Police Warn Against Co-Sleeping In Wake Of 3 Infant Deaths, But Co-Sleeping Isn’t The Issue
Co-sleeping is a permanent fixture in the parenting world, even as more and more people come out against it, but there seems to be some confusion as to what co-sleeping actually entails. Often when co-sleeping is demonized what’s actually being talked about is bed-sharing. Case in point: Des Moines police are urging parents to stop co-sleeping with their babies after medical examiners determined bed-sharing was a factor in three seperate infant deaths in one week.
According to USA Today, three infants in Iowa have died of apparent suffocation within the past week after sharing a bed with their parents. The county medical examiner said investigations into the specific causes of the deaths are still pending, but that co-sleeping with an adult was a significant factor. He also stressed that Sudden Infant Death Syndrome (SIDS) has already been ruled out as a cause.
When they say co-sleeping, what they actually mean is bed-sharing.
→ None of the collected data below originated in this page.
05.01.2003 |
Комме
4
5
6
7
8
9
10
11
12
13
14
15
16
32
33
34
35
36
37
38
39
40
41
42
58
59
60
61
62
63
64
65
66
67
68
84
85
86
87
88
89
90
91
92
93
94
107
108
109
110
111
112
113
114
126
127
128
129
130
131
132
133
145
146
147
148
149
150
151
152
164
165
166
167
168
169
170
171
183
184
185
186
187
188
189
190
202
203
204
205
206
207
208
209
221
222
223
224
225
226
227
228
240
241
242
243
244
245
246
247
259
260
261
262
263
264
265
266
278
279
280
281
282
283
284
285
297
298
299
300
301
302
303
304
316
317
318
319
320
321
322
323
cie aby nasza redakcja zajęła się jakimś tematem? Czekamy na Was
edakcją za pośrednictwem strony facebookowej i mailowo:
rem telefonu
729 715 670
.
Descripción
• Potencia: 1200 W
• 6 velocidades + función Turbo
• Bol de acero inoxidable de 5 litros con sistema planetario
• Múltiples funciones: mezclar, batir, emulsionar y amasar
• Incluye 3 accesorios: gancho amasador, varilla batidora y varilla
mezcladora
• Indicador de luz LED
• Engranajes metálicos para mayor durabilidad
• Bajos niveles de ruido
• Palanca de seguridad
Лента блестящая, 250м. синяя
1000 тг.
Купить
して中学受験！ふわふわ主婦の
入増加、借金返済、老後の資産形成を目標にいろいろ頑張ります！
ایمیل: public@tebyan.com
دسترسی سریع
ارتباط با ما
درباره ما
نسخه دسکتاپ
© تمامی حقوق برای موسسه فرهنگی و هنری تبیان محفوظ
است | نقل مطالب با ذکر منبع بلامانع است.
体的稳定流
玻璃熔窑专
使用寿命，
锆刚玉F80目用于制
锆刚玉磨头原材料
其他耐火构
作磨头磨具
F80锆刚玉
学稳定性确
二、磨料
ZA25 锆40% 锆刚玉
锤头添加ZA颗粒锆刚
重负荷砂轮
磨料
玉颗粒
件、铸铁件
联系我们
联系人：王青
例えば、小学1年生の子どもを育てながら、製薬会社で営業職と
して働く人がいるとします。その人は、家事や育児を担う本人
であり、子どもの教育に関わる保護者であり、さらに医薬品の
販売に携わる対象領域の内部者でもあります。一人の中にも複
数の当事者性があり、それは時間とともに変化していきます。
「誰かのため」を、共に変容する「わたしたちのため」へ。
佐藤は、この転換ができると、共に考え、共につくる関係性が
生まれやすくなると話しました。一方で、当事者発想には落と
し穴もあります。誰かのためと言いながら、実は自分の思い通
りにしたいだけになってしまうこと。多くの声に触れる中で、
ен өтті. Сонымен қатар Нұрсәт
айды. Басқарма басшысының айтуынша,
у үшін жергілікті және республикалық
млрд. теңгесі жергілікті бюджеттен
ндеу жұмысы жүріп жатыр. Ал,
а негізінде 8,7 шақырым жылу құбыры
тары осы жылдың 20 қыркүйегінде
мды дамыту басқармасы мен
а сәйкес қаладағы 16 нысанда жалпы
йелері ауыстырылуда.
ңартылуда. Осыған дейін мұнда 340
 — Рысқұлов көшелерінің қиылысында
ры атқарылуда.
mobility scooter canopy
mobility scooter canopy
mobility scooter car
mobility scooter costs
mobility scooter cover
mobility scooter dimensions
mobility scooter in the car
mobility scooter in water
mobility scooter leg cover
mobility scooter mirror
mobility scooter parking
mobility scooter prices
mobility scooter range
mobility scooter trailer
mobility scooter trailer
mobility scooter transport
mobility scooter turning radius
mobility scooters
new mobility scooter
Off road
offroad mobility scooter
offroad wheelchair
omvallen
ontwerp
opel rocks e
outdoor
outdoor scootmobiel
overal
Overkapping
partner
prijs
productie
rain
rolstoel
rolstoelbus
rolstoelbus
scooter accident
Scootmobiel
Bed-sharing — an infant sleeping in bed with their parents — is a form of co-sleeping, but not every parent who co-sleeps also bed-shares. According to KidsHealth.org, co-sleeping can be divided into two categories: bed-sharing and room-sharing. Room-sharers, which is what I did, sleep in the same room as their infant, but not in the same bed. In our case, I slept with the baby in their crib beside me.
Room-sharing is encouraged by many, including the American Academy of Pediatrics, while bed-sharing tends to be more controversial. There are safe ways to bed-share, of course, but there’s no guarantee that everyone will listen to the safety guidelines or even know that they exist. A lot of that has to do with the way it’s talked about in public.
The emphasis on demonizing bed-sharing — especially when referring to it solely as co-sleeping, as though the terms are interchangeable — does nothing to educate people about their options or how to safely exercise their right to choose how their baby sleeps. If anything, proper co-sleeping, as in sharing a room with your baby, should be encouraged and bed-sharing should be thoroughly explained so parents understand how to do it correctly.
There is a “right way” to bed-share: infants should be on their backs on a flat surface, beside their parents but not between them, and there should be no cracks or crevices. There should also be guards to ensure the infant doesn’t fall out of the bed, or you could do what many parents do and just put your mattress on the floor and push it into a corner. You should be sober (obviously) and there shouldn’t be heavy blankets and pillows near the infant.
Police, medical professionals, and parenting experts can come out against “co-sleeping” as much as they want, but that’s not going to stop people from bed-sharing if they really want to, and it runs the risk of discouraging all forms of co-sleeping when sharing a room can actually be beneficial. We should be giving parents the tools to make safe choices and making sure they’re aware of all the options. An important part of that is using the right words to explain what we’re talking about.